Bulls hücumlarını kısırlaştıran bir diğer ikilem ise maçın temposunda. Bulls, Heat savunması yerleşmeden transition hücumları ile kolay sayılar bulmak istiyor. Zaman zaman bu işe de yarıyor fakat özellikle sayı bulamadığı zaman Bulls hücumun kalanını pas trafiği ile geçirmek yerine, acele ve dengesiz atışlara yöneliyor. Heat savunmasının yarattığı en büyük sıkıntı Bulls'un pas kanallarını tehdit ederek top hareketliliğini minumuma indirmiş olması. Benzer durum Heat için de geçerli fakat onların avantajı oyun yapılarının bu durumu kaldırıyor olması ve Lebron'un point forvet pozisyonunda oynayabiliyor olması.

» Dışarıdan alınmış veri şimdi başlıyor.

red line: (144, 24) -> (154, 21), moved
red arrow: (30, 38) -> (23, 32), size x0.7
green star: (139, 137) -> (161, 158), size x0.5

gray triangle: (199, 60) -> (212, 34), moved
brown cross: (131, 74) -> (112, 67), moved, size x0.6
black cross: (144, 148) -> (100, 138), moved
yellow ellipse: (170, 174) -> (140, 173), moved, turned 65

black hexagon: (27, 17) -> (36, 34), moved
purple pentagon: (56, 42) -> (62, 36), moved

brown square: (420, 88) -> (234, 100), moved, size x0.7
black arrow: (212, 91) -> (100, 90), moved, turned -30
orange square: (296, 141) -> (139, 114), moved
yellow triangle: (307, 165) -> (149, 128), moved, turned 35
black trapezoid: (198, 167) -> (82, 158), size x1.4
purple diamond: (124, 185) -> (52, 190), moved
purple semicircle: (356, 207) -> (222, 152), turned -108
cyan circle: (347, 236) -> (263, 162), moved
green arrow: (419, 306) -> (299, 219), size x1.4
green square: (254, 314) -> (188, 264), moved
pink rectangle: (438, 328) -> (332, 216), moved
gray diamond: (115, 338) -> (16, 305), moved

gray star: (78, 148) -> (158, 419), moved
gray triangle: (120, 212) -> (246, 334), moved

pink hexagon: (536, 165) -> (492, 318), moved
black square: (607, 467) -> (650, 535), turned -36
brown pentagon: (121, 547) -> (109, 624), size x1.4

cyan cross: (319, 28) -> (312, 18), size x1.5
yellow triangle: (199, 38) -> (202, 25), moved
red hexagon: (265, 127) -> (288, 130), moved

İşin basketbol kadar önemli bir diğer parçası da psikolojik faktörler. Miami ilk maçla birlikte bu sezon oynadığı 4 maçta hiç bir galibiyet alamamasına rağmen serinin ikinci maçını kazanarak çok önemli bir psikolojik eşikten atlamayı başardı. Rakibini ilk kez yenmekle kalmadı, aynı zamanda saha avantajını ele geçirdi, seride durumu eşitledi. Ve belki de en önemlisi Bulls'u öyle bir güven bunalımına itti ki, geriye kalan hiç bir şey bu faktör kadar etkili olamaz. Ne yaşanırsa yaşansın Bulls savunması belirli bir seviyenin altına zaten inmiyor fakat Bulls hücumlarını bir şekilde sekteye uğratabilirseniz, o savunmanın karşılığını almasını engelliyorsunuz takımın. İşte o faktörlerden biri de güven. Bulls güvenle attığı zaman yenmesi çok zor bir takım oluyor fakat güveni kırıldığında takımın hücum opsiyonları çok kısıtlanıyor. Üçüncü maçta tek bir oyuncu hariç tüm takımın güven bunalımı sürmeye devam ediyordu. İstisna isim ise Boozer oldu. Bu maça da berbat başlasa da kenara geldikten sonra tekrar oyuna girmesi ile birlikte bir anda beklenen Boozer oldu ve bu sezon play-off'lardaki en iyi maçını oynadı. Her ne kadar hala bitirişi ile ilgili sıkıntılar yaşasa da Deng ve Rose'dan gelen üretimin iyice kısıtlandığı dönemde verdiği hücum katkısına takımın çok ihtiyacı var. Boozer üretince hem skor katkısı yapıyor, hem de savunmanın biraz daha üzerine gelmesini sağlayarak diğer oyuncular için işleri kolaylaştırıyor. Booz üzerindeki güven problemini tamamen atmış bir şekilde 4. maçı da böyle oynayabilirse en başından itibaren, Bulls'un kazanmak adına şansı çok daha artar.

Chicago'da tersine dönen rüzgar Miami'de de Heat'in arkasında esmeye devam ediyor. Üstelik şimdi her zamankinden daha güçlü. Bir maçla tersine dönen rüzgar bir kez daha dönebilir. 4. maçı kazanmak ve 5. maç için United Center'a 2-2 eşitlikle gitmek avantajın tekrar Bulls'a geçmesini sağlayacaktır. Fakat kaybetmek demek işlerin artık içinden çıkılmaz bir hale gelmesi demek ki, bunu henüz evinde play-off maçı kaybetmemiş Miami Heat de çok iyi biliyor ve çok istekli, çok agresif bir şekilde kazanmak için sahaya çıkacaklar. Güzel haber ise bu kez bu büyük heyecan için 4 gün beklemek zorunda kalmayacak olmamız.

2 yorum:

  1. plyofflarda 1 maç her şeyi değiştirebilir. heat, bulls'a göre daha tecrübeli bir takım. bu gel gitlerden daha az etkileniyorlar. aslında bulls dördüncü maçı kazandığı anda tekrar favori konumuna gelecek ama ikinci maç onları çok yıpratmış. thibs'in şapkadan bir tavşan daha çıkartmaya ihtiyacı var gibi gözüküyor, takımı motive etmesi için.

    YanıtlaSil
  2. Sadece maçlarla değil maç içinde bile momentum çok sık değişebiliyor. Bu geceki maç çok belirleyici olacak.